Each line in the entries below that holds the word "HARMONIKA" belongs in the answer.

════

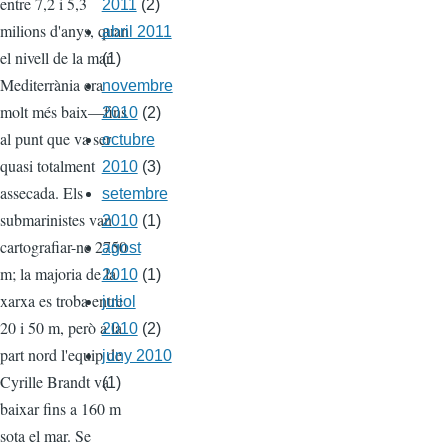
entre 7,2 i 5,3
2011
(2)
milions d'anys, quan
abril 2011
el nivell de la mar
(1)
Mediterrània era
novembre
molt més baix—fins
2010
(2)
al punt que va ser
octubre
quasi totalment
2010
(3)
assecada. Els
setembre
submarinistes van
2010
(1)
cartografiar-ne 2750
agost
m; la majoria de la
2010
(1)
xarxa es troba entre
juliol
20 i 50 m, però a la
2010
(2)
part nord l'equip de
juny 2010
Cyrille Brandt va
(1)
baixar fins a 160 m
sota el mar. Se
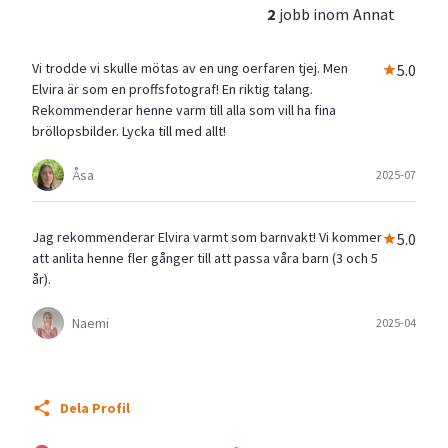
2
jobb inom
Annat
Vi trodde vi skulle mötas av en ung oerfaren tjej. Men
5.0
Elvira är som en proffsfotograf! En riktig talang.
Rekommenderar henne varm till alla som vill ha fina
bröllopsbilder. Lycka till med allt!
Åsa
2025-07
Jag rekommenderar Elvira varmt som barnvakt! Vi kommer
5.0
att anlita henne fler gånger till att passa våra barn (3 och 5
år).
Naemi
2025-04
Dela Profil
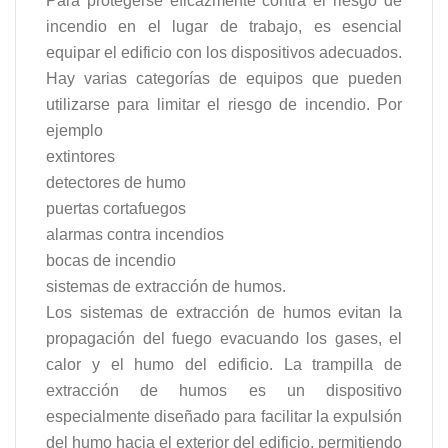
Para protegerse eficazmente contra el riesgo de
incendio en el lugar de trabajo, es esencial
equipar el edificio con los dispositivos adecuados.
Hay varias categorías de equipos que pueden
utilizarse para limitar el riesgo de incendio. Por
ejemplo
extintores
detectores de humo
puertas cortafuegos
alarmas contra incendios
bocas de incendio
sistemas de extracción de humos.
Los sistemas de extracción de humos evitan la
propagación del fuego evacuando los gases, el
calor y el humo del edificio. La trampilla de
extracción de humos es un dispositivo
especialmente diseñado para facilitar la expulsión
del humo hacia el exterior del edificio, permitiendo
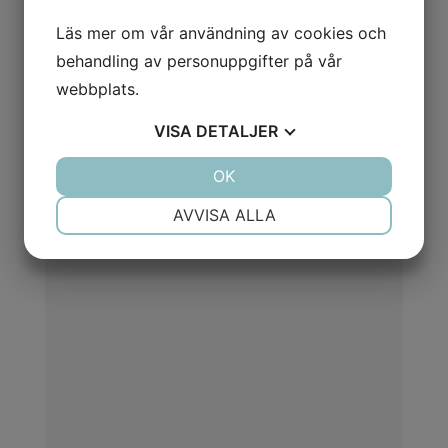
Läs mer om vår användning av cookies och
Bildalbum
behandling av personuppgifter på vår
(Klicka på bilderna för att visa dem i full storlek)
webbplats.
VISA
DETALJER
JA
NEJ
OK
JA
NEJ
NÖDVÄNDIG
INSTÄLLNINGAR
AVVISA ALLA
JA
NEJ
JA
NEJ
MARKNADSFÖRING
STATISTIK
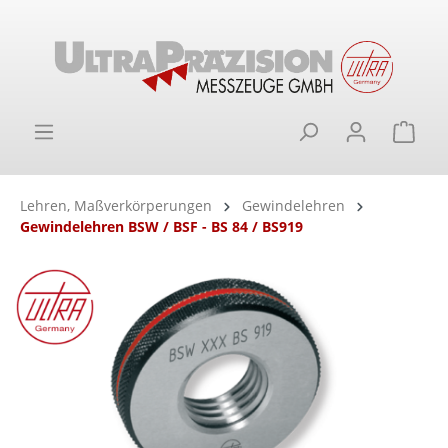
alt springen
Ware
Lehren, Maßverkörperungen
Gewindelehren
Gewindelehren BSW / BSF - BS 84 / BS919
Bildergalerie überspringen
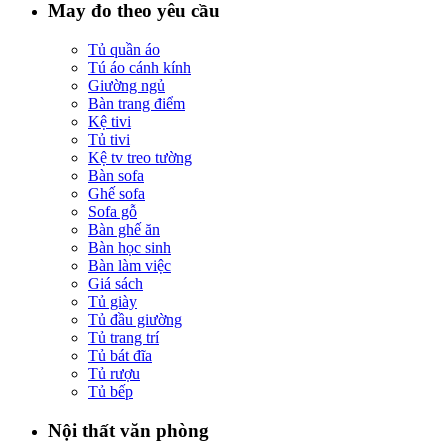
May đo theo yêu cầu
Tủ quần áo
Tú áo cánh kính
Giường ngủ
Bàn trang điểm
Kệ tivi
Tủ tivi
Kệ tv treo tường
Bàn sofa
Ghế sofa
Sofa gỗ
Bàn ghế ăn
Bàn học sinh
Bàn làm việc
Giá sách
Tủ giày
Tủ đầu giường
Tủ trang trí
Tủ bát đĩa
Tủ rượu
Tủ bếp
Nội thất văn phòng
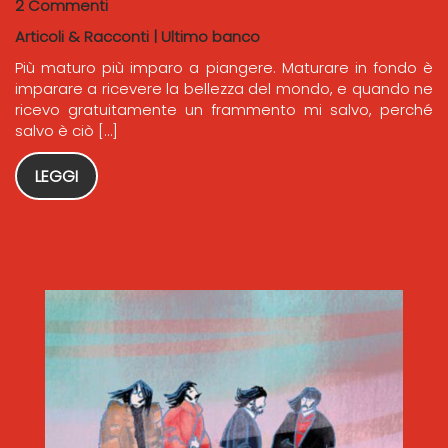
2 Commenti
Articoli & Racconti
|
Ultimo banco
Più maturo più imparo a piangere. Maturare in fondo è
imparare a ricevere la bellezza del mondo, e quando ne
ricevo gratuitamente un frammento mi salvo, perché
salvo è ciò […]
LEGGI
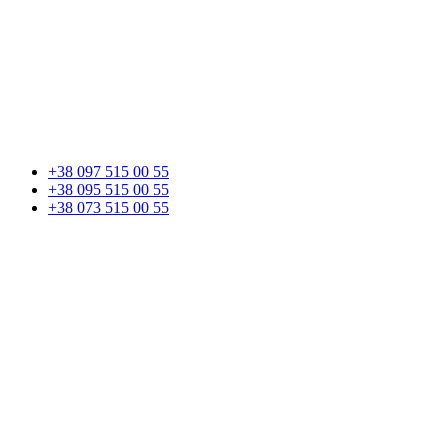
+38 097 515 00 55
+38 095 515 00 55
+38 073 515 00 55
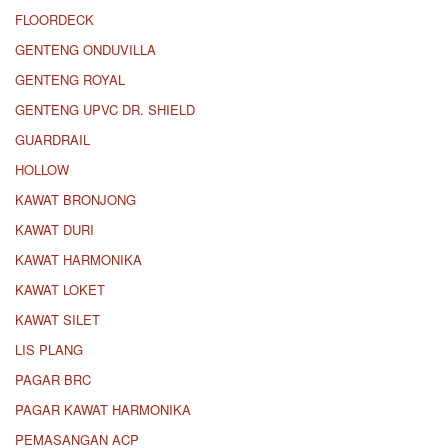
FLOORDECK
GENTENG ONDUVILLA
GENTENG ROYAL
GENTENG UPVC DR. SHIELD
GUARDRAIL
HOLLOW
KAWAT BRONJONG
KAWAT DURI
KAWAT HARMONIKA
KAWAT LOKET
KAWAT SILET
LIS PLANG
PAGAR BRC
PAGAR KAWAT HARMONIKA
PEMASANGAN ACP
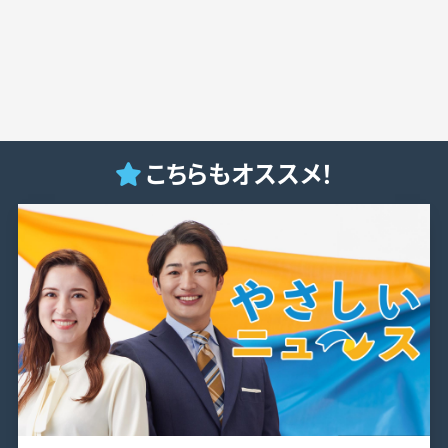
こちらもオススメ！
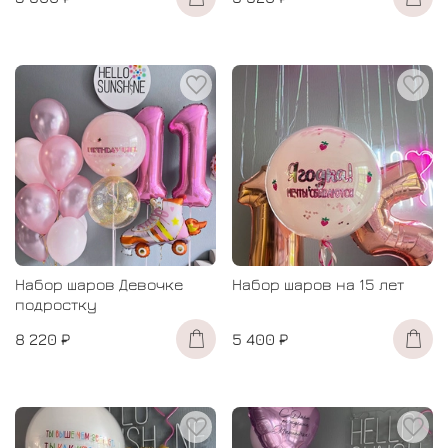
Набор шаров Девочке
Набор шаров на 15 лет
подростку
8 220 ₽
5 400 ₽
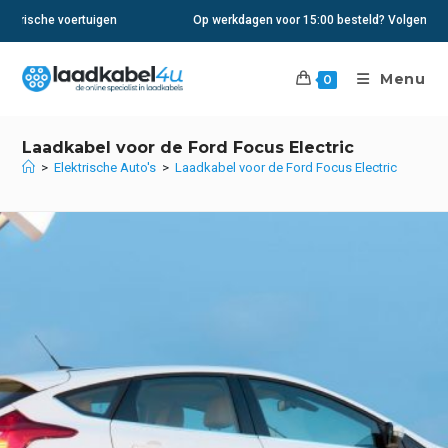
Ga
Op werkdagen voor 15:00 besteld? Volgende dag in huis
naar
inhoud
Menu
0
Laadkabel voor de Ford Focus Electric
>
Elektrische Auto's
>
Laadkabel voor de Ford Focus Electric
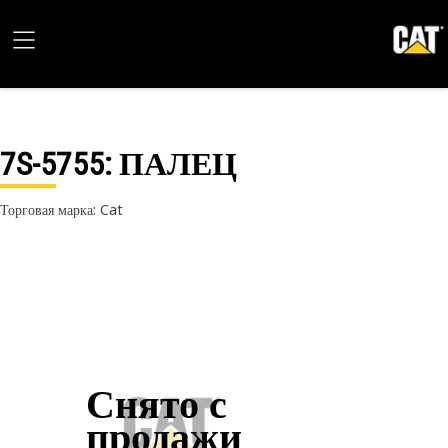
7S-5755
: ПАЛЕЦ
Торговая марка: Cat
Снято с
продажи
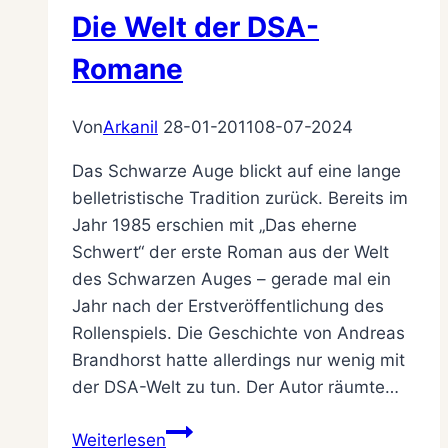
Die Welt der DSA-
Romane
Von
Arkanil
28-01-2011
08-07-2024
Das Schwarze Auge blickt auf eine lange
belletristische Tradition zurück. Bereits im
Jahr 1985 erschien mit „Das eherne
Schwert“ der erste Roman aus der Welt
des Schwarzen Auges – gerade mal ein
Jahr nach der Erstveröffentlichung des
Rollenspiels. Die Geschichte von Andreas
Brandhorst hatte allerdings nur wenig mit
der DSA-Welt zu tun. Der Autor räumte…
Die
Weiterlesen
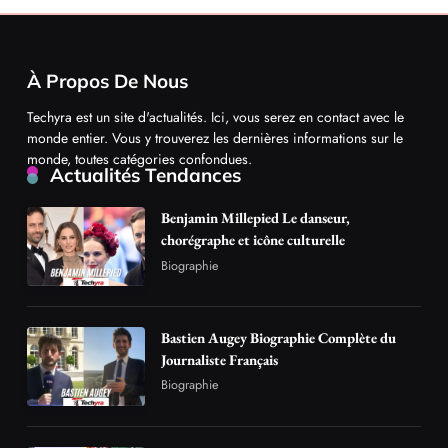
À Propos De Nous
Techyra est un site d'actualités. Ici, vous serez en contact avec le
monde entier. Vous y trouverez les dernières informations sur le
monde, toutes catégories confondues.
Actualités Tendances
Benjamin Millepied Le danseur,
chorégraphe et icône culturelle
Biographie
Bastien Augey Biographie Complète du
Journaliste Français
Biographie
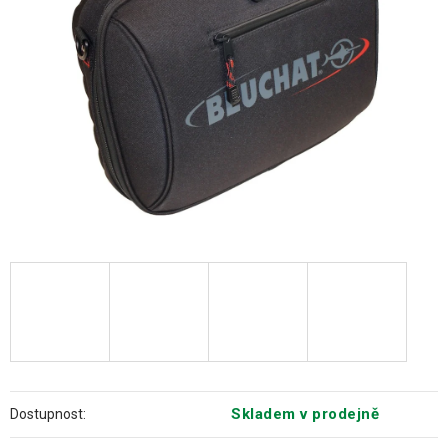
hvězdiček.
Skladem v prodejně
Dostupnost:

════

Solution for this exercise —
KAWAT HARMONIKA
PAGAR KAWAT HARMONIKA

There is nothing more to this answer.